Segment Open

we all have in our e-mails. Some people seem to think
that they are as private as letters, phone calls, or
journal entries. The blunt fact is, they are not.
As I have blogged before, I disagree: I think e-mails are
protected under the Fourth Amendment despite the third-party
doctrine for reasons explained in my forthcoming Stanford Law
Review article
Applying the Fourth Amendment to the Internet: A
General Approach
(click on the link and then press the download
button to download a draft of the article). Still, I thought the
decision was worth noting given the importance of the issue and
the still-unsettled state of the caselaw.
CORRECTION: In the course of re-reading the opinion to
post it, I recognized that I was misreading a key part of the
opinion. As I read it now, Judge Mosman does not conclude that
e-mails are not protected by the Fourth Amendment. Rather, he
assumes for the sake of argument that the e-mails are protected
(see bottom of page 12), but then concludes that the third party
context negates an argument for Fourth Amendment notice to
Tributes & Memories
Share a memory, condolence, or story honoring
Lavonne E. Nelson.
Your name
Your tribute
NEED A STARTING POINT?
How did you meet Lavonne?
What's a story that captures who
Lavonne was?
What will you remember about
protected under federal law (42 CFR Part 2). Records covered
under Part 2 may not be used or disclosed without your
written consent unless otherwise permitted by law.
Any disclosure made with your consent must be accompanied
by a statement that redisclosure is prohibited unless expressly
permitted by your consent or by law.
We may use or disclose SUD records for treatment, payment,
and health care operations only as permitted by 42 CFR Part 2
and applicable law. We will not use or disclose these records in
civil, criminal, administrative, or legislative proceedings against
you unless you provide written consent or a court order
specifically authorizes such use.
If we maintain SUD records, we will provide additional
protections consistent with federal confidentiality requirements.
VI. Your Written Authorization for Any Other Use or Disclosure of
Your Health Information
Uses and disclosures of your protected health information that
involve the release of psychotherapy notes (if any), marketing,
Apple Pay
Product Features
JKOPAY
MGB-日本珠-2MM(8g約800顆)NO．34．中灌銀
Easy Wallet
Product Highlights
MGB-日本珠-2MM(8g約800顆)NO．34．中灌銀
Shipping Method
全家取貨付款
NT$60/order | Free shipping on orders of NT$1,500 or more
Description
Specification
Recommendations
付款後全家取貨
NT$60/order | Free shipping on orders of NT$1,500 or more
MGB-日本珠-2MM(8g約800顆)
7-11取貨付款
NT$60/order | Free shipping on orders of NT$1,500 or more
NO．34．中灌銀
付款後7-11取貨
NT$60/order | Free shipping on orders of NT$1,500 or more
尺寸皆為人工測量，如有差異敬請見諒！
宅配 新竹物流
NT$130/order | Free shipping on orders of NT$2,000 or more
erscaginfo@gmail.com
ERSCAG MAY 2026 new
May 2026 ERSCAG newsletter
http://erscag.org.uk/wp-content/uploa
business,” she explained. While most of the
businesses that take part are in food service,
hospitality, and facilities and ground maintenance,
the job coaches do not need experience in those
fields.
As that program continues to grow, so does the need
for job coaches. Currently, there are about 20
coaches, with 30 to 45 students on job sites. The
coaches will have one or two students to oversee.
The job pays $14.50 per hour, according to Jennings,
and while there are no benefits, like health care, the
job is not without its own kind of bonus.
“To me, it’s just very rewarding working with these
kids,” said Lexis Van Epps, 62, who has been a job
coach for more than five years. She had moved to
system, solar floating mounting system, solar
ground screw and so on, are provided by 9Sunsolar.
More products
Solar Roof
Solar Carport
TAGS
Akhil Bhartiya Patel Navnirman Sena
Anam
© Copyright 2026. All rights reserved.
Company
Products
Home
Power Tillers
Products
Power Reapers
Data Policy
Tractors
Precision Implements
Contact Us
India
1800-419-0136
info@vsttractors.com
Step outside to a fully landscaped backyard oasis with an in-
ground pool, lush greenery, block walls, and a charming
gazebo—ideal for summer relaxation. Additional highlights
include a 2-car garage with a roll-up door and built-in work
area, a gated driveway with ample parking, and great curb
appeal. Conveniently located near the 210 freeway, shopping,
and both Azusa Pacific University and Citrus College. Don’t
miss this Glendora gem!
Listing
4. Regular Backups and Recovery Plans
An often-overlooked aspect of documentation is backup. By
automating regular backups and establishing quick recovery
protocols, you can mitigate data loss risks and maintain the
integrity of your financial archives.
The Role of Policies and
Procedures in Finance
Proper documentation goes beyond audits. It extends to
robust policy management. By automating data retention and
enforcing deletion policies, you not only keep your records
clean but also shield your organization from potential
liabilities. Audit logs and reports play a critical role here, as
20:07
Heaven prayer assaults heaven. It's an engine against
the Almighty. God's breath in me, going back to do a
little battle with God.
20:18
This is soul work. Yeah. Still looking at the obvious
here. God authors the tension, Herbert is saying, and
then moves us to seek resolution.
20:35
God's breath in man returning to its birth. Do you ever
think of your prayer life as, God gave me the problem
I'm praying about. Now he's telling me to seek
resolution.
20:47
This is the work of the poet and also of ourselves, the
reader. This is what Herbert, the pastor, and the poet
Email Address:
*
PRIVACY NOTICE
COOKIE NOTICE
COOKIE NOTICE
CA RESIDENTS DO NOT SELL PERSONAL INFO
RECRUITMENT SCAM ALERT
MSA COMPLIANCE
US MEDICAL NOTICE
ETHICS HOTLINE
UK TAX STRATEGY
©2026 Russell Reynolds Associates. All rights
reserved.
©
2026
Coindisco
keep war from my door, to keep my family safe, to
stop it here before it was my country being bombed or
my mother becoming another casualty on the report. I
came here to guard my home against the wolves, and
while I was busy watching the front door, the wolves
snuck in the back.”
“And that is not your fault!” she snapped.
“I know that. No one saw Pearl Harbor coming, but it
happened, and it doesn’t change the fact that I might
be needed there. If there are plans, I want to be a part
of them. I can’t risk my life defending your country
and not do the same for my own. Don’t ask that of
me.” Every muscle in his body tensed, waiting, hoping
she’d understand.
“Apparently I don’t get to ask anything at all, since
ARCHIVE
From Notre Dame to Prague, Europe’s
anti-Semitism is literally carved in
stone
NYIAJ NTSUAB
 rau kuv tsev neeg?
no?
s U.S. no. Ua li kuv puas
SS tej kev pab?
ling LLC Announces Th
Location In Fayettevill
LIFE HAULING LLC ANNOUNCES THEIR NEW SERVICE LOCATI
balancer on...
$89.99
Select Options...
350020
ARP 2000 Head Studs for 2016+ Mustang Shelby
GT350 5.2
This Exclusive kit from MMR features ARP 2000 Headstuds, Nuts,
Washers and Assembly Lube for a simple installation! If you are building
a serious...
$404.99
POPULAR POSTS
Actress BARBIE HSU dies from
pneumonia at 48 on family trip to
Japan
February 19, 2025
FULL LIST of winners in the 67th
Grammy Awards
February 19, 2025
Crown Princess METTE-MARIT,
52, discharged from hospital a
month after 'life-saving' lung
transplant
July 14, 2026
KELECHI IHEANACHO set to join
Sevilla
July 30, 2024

Segment Closed

- [What you will do] State how many lines of the listing include "Amendment", and write nothing else.

- [Task solution] 4